━━ Records provided ━━

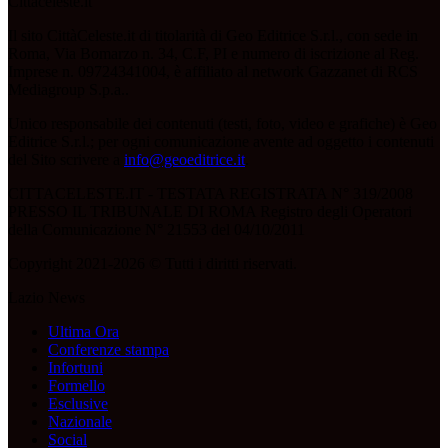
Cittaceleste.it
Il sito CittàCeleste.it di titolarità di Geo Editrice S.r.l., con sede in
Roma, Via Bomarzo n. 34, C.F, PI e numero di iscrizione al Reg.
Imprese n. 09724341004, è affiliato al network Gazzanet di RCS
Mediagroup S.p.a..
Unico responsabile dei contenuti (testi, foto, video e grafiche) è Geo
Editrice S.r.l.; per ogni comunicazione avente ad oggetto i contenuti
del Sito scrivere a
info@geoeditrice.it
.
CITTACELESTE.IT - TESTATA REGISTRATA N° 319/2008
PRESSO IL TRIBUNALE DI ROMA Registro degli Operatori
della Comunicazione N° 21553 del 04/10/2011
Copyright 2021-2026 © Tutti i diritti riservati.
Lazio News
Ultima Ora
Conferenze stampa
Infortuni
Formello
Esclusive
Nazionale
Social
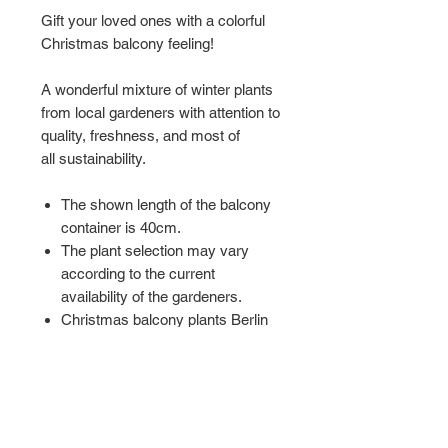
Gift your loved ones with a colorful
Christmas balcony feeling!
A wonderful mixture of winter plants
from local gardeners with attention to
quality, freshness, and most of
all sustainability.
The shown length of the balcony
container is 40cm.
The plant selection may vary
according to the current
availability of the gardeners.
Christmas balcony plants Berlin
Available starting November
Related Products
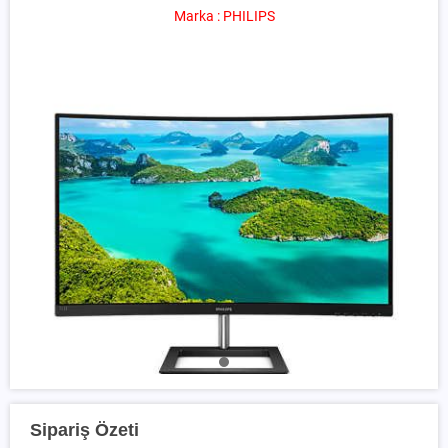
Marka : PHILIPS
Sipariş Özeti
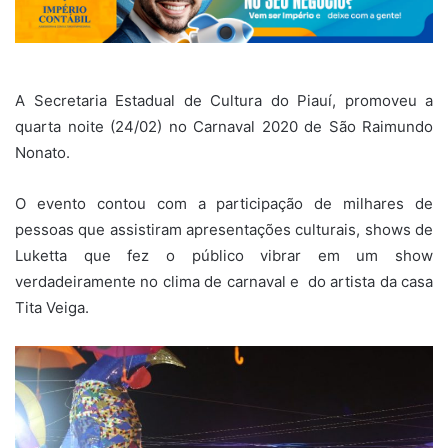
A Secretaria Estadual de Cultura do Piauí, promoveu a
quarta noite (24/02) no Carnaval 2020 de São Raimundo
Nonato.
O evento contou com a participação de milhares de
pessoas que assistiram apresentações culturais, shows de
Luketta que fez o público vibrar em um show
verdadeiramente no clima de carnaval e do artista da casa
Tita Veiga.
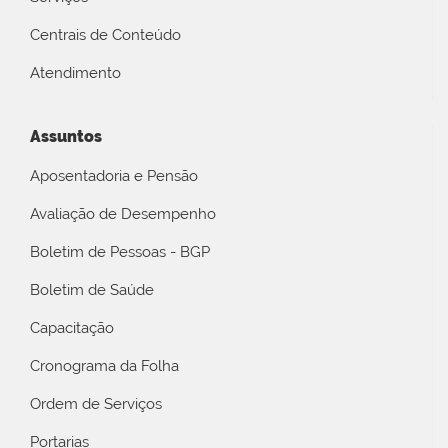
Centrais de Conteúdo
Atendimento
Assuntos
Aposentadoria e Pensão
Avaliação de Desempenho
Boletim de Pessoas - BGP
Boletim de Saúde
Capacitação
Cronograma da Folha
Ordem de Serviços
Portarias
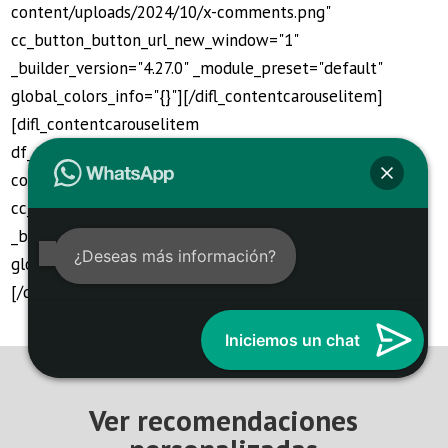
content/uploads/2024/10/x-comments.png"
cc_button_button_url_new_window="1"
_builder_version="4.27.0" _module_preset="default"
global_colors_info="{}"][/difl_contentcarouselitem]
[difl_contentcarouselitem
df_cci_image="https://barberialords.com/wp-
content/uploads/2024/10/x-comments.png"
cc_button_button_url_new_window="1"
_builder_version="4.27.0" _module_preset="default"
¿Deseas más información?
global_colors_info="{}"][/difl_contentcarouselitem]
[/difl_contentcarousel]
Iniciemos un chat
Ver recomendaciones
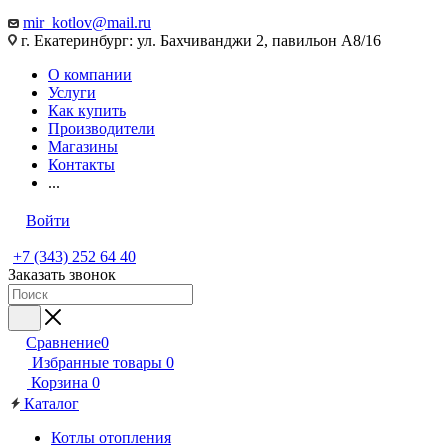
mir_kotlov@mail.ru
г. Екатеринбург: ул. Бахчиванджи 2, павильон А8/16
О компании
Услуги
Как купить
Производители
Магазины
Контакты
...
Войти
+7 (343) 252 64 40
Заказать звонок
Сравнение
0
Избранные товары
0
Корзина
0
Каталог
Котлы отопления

━━━
━━ Records provided ━━

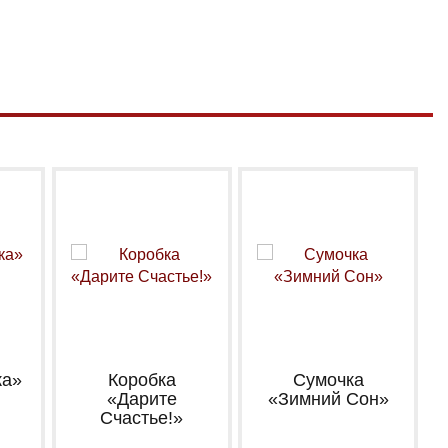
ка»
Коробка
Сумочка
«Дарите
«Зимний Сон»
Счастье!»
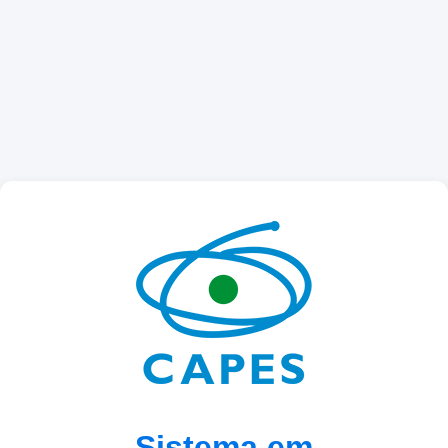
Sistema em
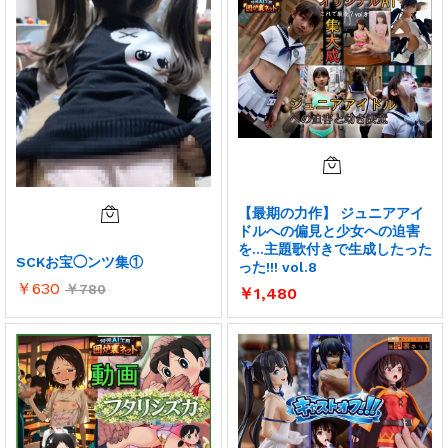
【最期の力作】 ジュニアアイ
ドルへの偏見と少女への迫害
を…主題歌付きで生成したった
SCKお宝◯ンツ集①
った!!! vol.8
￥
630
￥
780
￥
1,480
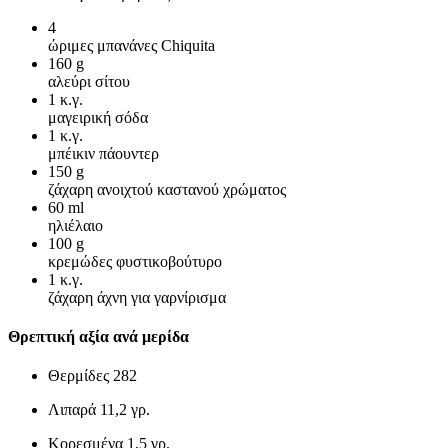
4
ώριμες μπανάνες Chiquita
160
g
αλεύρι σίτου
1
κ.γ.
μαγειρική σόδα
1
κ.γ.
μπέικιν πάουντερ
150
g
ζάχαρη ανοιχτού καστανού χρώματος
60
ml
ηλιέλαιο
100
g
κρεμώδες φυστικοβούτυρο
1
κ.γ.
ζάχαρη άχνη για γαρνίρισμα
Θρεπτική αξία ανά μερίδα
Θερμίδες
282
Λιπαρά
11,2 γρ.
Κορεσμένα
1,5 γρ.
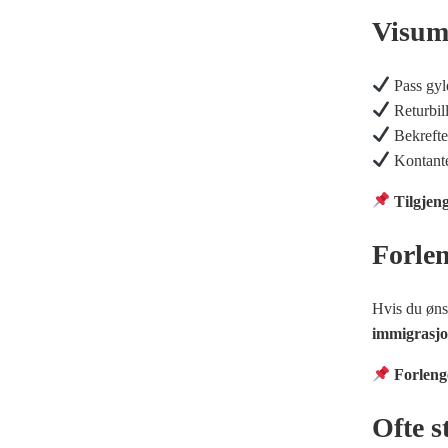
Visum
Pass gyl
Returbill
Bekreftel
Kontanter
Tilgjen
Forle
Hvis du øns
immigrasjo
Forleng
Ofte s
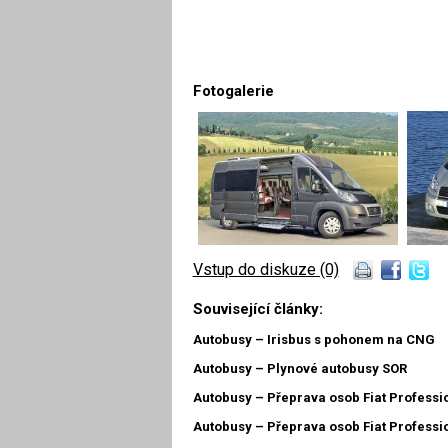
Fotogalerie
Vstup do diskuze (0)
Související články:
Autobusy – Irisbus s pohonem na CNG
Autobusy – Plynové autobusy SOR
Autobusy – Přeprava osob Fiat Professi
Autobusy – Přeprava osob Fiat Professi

━━━

§ What the task requires:
Look through the data above. Copy every line with the string "Christmas" in it.

§ Answer for this exercise:
Christmas balcony feeling!
Christmas balcony plants Berlin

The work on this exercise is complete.